Page-level text extractions:

_ _ _

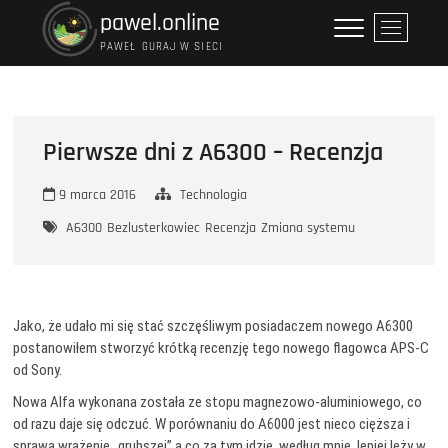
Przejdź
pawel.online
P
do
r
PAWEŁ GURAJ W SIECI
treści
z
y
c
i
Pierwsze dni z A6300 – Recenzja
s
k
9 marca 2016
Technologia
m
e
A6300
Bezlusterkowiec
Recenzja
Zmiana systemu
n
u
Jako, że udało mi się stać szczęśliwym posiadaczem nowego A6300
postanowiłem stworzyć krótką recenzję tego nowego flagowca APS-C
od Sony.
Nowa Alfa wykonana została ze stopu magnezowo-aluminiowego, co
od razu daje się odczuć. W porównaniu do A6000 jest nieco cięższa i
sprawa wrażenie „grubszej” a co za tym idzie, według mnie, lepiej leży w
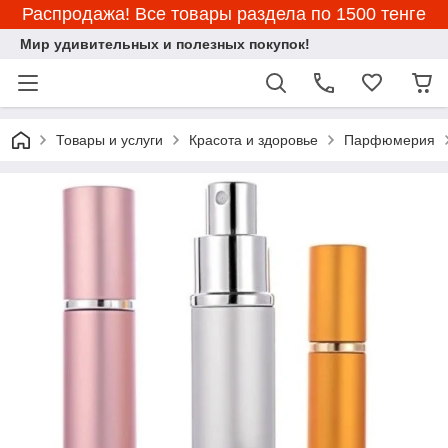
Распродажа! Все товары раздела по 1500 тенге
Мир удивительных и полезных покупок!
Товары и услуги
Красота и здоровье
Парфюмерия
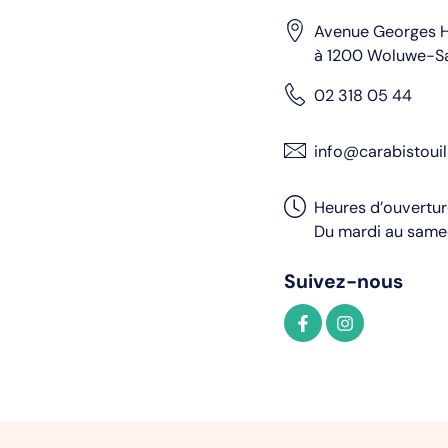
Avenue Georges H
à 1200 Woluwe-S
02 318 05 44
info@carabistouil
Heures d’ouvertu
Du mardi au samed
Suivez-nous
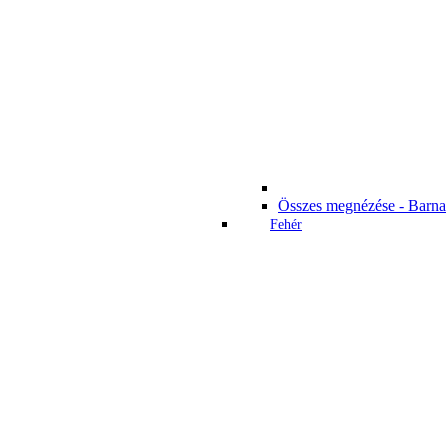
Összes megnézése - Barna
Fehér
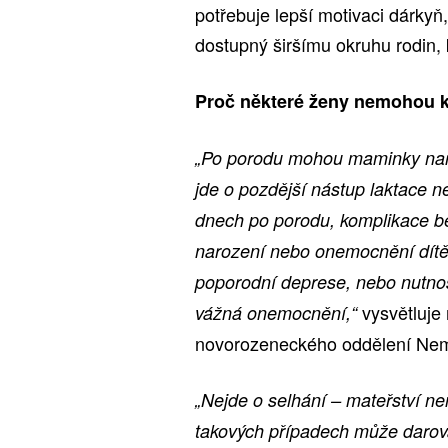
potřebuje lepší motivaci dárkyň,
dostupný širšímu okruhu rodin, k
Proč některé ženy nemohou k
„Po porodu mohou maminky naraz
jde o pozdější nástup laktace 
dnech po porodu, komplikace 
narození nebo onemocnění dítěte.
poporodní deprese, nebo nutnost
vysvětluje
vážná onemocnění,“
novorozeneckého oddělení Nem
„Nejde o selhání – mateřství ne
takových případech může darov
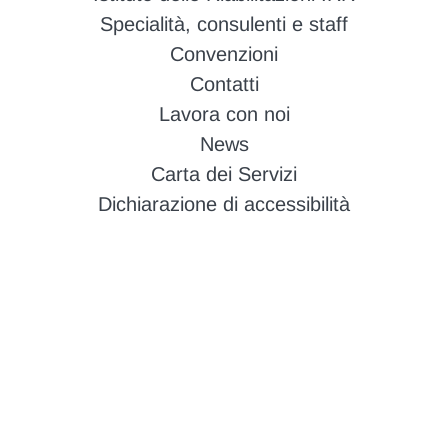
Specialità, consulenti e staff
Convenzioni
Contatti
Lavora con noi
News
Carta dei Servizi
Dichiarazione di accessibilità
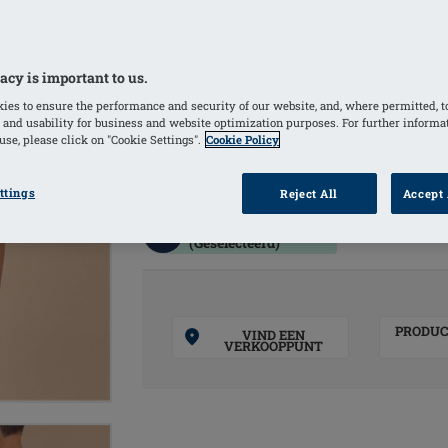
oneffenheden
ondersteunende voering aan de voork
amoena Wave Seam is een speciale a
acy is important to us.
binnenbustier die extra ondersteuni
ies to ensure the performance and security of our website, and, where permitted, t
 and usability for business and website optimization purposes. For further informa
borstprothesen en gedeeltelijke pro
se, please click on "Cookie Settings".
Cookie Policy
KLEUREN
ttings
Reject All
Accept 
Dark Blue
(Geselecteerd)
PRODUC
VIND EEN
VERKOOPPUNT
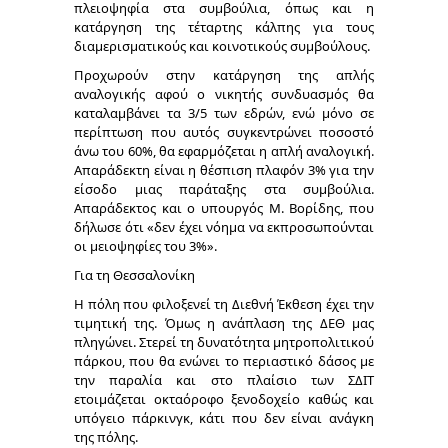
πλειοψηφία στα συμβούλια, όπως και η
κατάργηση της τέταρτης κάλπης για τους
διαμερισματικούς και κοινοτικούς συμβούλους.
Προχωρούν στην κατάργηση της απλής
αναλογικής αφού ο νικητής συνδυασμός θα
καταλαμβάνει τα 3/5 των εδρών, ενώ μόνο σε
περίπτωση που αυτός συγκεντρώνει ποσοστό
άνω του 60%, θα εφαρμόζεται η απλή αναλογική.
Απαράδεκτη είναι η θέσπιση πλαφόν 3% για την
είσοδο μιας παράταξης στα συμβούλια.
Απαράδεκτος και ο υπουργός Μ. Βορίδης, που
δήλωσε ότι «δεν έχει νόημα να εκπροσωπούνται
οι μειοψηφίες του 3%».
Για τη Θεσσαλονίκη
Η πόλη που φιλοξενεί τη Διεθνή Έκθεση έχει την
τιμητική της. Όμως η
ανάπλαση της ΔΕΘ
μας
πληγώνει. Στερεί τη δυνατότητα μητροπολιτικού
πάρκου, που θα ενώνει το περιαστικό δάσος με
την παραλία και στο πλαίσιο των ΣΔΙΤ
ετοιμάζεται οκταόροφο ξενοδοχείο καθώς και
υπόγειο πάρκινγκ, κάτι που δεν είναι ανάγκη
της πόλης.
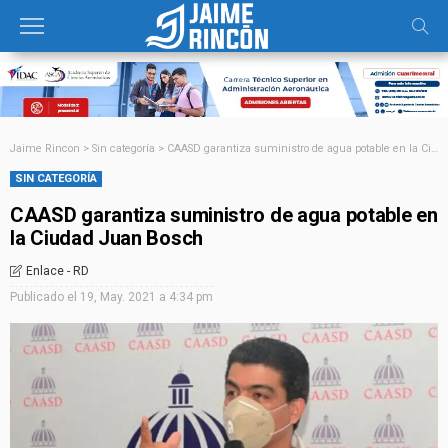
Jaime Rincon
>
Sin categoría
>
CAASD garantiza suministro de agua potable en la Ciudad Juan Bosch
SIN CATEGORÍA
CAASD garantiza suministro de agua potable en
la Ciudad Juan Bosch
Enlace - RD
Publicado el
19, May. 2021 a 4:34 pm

_ _ _

■ Work order: The required output is the number of lines in the records that contain the word "Ciudad", with nothing added.

■ Exercise answer: 2